Shape and Structure.—The paramecium’s whole body, like the amœba’s, is only one cell. It resembles a slipper in shape, but the pointed end is the hind end, the front end being rounded (Fig. 14). The paramecium is propelled by the rapid beating of numerous fine, threadlike appendages on its surface, called cilia (Latin, eyelashes) (Figs.). The cilia, like the pseudopods of the amœba, are merely prolongations of the cell protoplasm, but they are permanent. The separation between the outer ectoplasm and the interior granular endoplasm is more marked than in the amœba (Fig. 14).

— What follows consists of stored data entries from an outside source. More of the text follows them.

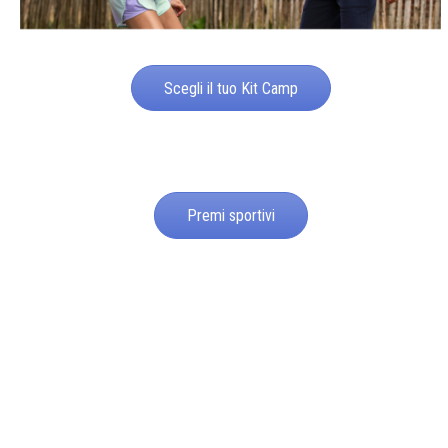
Scegli il tuo Kit Camp
Premi sportivi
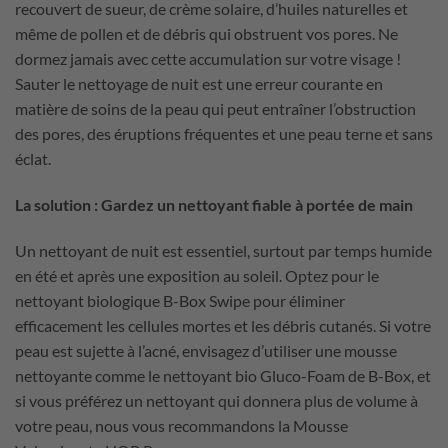
recouvert de sueur, de crème solaire, d’huiles naturelles et
même de pollen et de débris qui obstruent vos pores. Ne
dormez jamais avec cette accumulation sur votre visage !
Sauter le nettoyage de nuit est une erreur courante en
matière de soins de la peau qui peut entraîner l’obstruction
des pores, des éruptions fréquentes et une peau terne et sans
éclat.
La solution : Gardez un nettoyant fiable à portée de main
Un nettoyant de nuit est essentiel, surtout par temps humide
en été et après une exposition au soleil. Optez pour le
nettoyant biologique B-Box Swipe pour éliminer
efficacement les cellules mortes et les débris cutanés. Si votre
peau est sujette à l’acné, envisagez d’utiliser une mousse
nettoyante comme le nettoyant bio Gluco-Foam de B-Box, et
si vous préférez un nettoyant qui donnera plus de volume à
votre peau, nous vous recommandons la Mousse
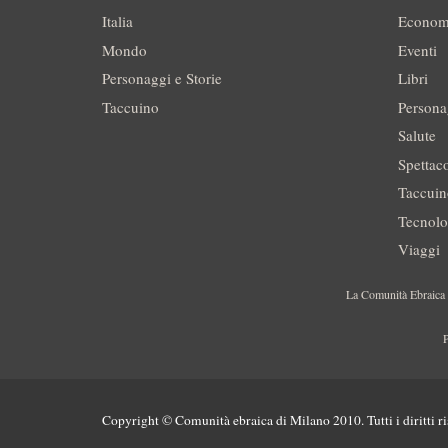
Italia
Econom
Mondo
Eventi
Personaggi e Storie
Libri
Taccuino
Persona
Salute
Spettac
Taccui
Tecnolo
Viaggi
La Comunità Ebraica è
P
Copyright © Comunità ebraica di Milano 2010. Tutti i diritti ri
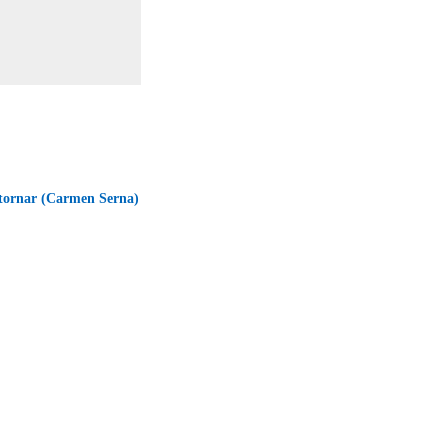
etornar (Carmen Serna)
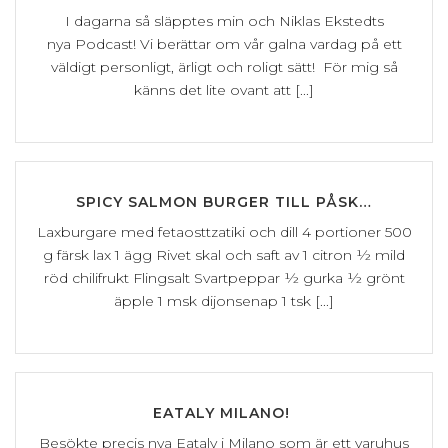
I dagarna så släpptes min och Niklas Ekstedts
nya Podcast! Vi berättar om vår galna vardag på ett
väldigt personligt, ärligt och roligt sätt! För mig så
känns det lite ovant att [...]
SPICY SALMON BURGER TILL PÅSK…
Laxburgare med fetaosttzatiki och dill 4 portioner 500
g färsk lax 1 ägg Rivet skal och saft av 1 citron ½ mild
röd chilifrukt Flingsalt Svartpeppar ½ gurka ½ grönt
äpple 1 msk dijonsenap 1 tsk [...]
EATALY MILANO!
Besökte precis nya Eataly i Milano som är ett varuhus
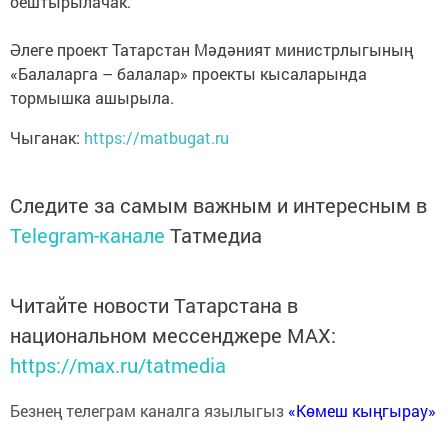
оештырылачак.
Әлеге проект Татарстан Мәдәният министрлыгының
«Балаларга – балалар» проекты кысаларында
тормышка ашырыла.
Чыганак:
https://matbugat.ru
Следите за самым важным и интересным в
Telegram-канале
Татмедиа
Читайте новости Татарстана в
национальном мессенджере MАХ:
https://max.ru/tatmedia
Безнең телеграм каналга язылыгыз
«Көмеш кыңгырау»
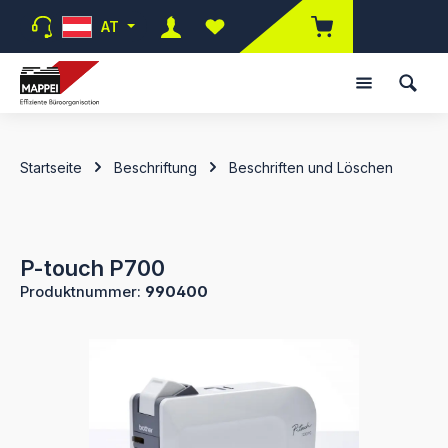
Zum Hauptinhalt springen
AT
Du hast 0 Produkte auf dem Merk
Startseite
Beschriftung
Beschriften und Löschen
P-touch P700
Produktnummer:
990400
Bildergalerie überspringen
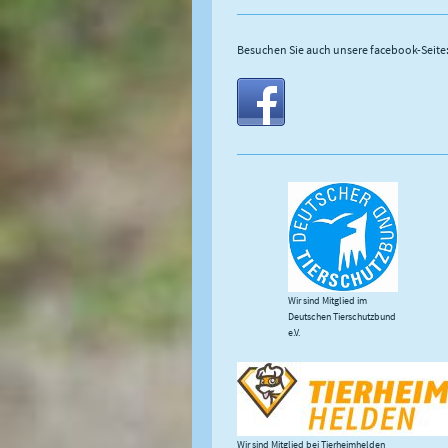
Besuchen Sie auch unsere facebook-Seite
Wir sind Mitglied im
Deutschen Tierschutzbund
e.V.
Wir sind Mitglied bei Tierheimhelden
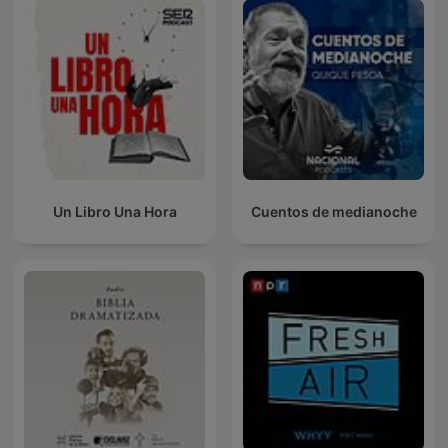
Un Libro Una Hora
Cuentos de medianoche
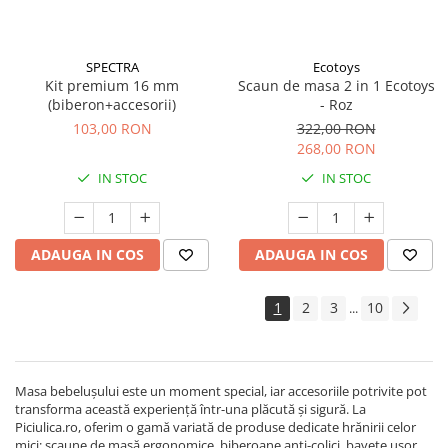
SPECTRA
Ecotoys
Kit premium 16 mm
Scaun de masa 2 in 1 Ecotoys
(biberon+accesorii)
- Roz
103,00 RON
322,00 RON
268,00 RON
IN STOC
IN STOC
ADAUGA IN COS
ADAUGA IN COS
1
2
3
10
...
Masa bebelușului este un moment special, iar accesoriile potrivite pot
transforma această experiență într-una plăcută și sigură. La
Piciulica.ro, oferim o gamă variată de produse dedicate hrănirii celor
mici: scaune de masă ergonomice, biberoane anti-colici, bavete ușor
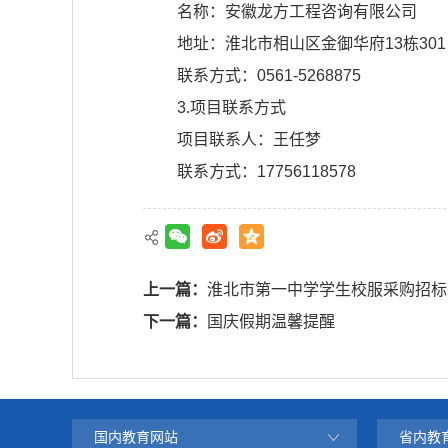
名称：安徽龙方工程咨询有限公司
地址：淮北市相山区金御华府13栋301
联系方式：0561-5268875
3.项目联系方式
项目联系人：王任梦
联系方式：17756118578
上一篇：
淮北市第一中学学生校服采购招标
下一篇：
国庆假期温馨提醒
国内教育网站
省内教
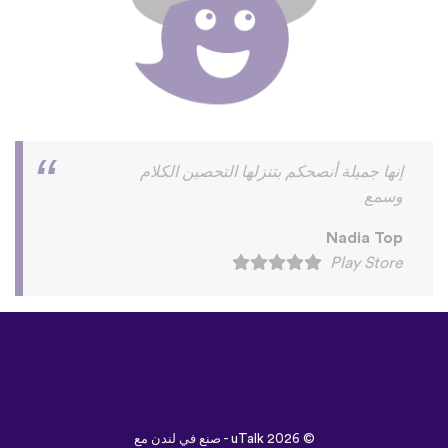
إنها جميلة أنصحكم بتنزلها التحصين الكلام
وسمع
Nadia Top
Play Store
©
uTalk
2026 - صنع في لندن مع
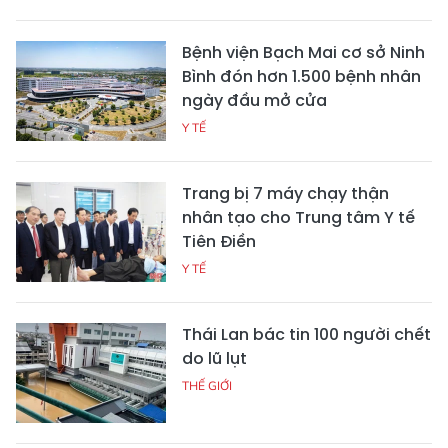
Bệnh viện Bạch Mai cơ sở Ninh
Bình đón hơn 1.500 bệnh nhân
ngày đầu mở cửa
Y TẾ
Trang bị 7 máy chạy thận
nhân tạo cho Trung tâm Y tế
Tiên Điền
Y TẾ
Thái Lan bác tin 100 người chết
do lũ lụt
THẾ GIỚI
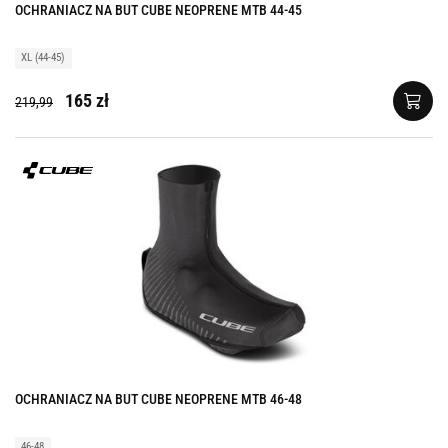
OCHRANIACZ NA BUT CUBE NEOPRENE MTB 44-45
XL (44-45)
165 zł
219,99
OCHRANIACZ NA BUT CUBE NEOPRENE MTB 46-48
46-48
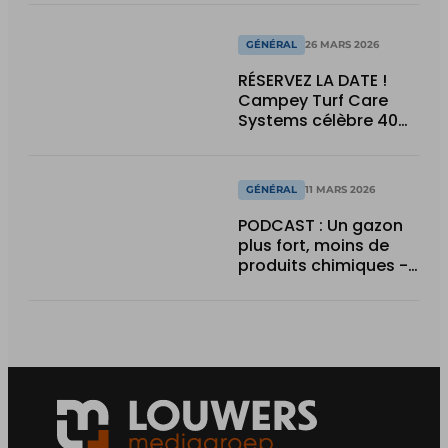
machines et les
robots d'alignement
GÉNÉRAL
26 MARS 2026
RÉSERVEZ LA DATE !
Campey Turf Care
Systems célèbre 40
ans d'innovation lors
d'une journée portes
ouvertes
GÉNÉRAL
11 MARS 2026
PODCAST : Un gazon
plus fort, moins de
produits chimiques -
la révolution du
silicium a commencé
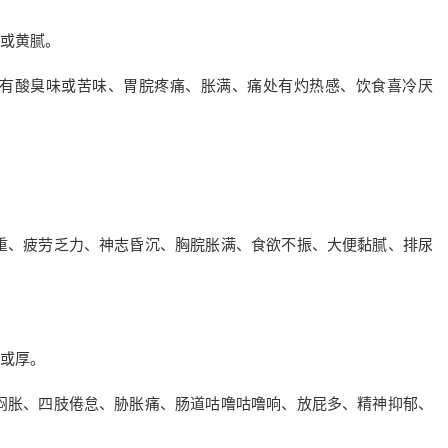
或黄腻。
物有酸臭味或苦味、胃脘疼痛、胀满、痛处有灼热感、饮食喜冷厌
重、疲劳乏力、神志昏沉、胸脘胀满、食欲不振、大便黏腻、排尿
或厚。
闷胀、四肢倦怠、胁胀痛、肠道咕噜咕噜响、放屁多、精神抑郁、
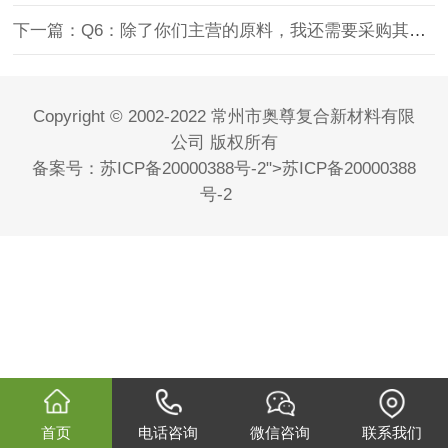
下一篇：Q6：除了你们主营的原料，我还需要采购其他化工品，能一起供货吗？
Copyright © 2002-2022 常州市奥尊复合新材料有限
公司 版权所有
备案号：
苏ICP备20000388号-2
">
苏ICP备20000388
号-2
首页
电话咨询
微信咨询
联系我们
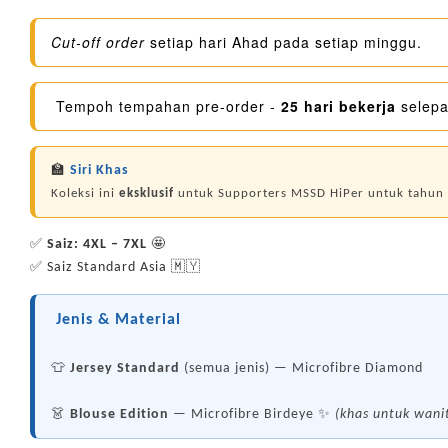
Cut-off order
setiap hari Ahad pada setiap minggu.
Tempoh tempahan pre-order -
25 hari bekerja
selepa
🏫
Siri Khas
Koleksi ini
eksklusif
untuk Supporters MSSD HiPer untuk tahun
✅
Saiz: 4XL – 7XL
🤩
✅ Saiz Standard Asia 🇲🇾
Jenis & Material
👕
Jersey Standard
(semua jenis) — Microfibre Diamond
👗
Blouse Edition
— Microfibre Birdeye ✨
(khas untuk wani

Nucleus and Vacuoles.—There is a large nucleus called the macronucleus, and beside it a smaller one called the micronucleus. They are hard to see. About one third of the way from each end is a clear, pulsating space (bb. Fig. 15) called the pulsating vacuole. These spaces contract until they disappear, and then reappear, gradually expanding. Tubes lead from the vacuoles which probably serve to keep the contents of the cell in circulation.

Feeding.—A depression, or groove, is seen on one side; this serves as a mouth (Figs.). A tube which serves as a gullet leads from the mouth-groove to the interior of the cell. The mouth-groove is lined with cilia which sweep food particles inward. The particles accumulate in a mass at the inner end of the gullet, become separated from it as a food ball (Fig. 14), and sink into the soft protoplasm of the body. The food balls follow a circular course through the endoplasm, keeping near the ectoplasm.

Reproduction.—This, as in the amœba, is by division, the constriction being in the middle, and part of the nucleus going to each half. Sometimes two individuals come together with their mouth-grooves touching and exchange parts of their nuclei (Fig. 16). They then separate and each divides to form two new individuals.

We thus see that the paramecium, though of only one cell, is a much more complex and advanced animal than the amœba. The tiny paddles, or cilia, the mouth-groove, etc., have their special duties similar to the specialized organs of the many-celled animals to be studied later.

If time and circumstances allow a prolonged study, several additional facts may be observed by the pupil, e.g. Does the paramecium swim with the same end always foremost, and same side uppermost? Can it move backwards? Avoid obstacles? Change shape in a narrow passage? Does refuse matter leave the body at any particular place? Trace movement of the food particles.

Draw the paramecium.

Which has more permanent parts, the amœba or paramecium? Name two anatomical similarities and three differences; four functional similarities and three differences.

The amœba belongs in the class of protozoans called Rhizopoda “root footed.”

Other classes of Protozoans are the Infusorians (in the broad sense of the term), which have many waving cilia (Fig. 17) or one whiplike flagellum (Fig. 18), and the Foraminifers, which possess a calcareous shell pierced with holes (Fig. 19). Much chalky limestone has been formed of their shells. To which class does the paramecium belong?

Protozoans furnish a large amount of food to the higher animals.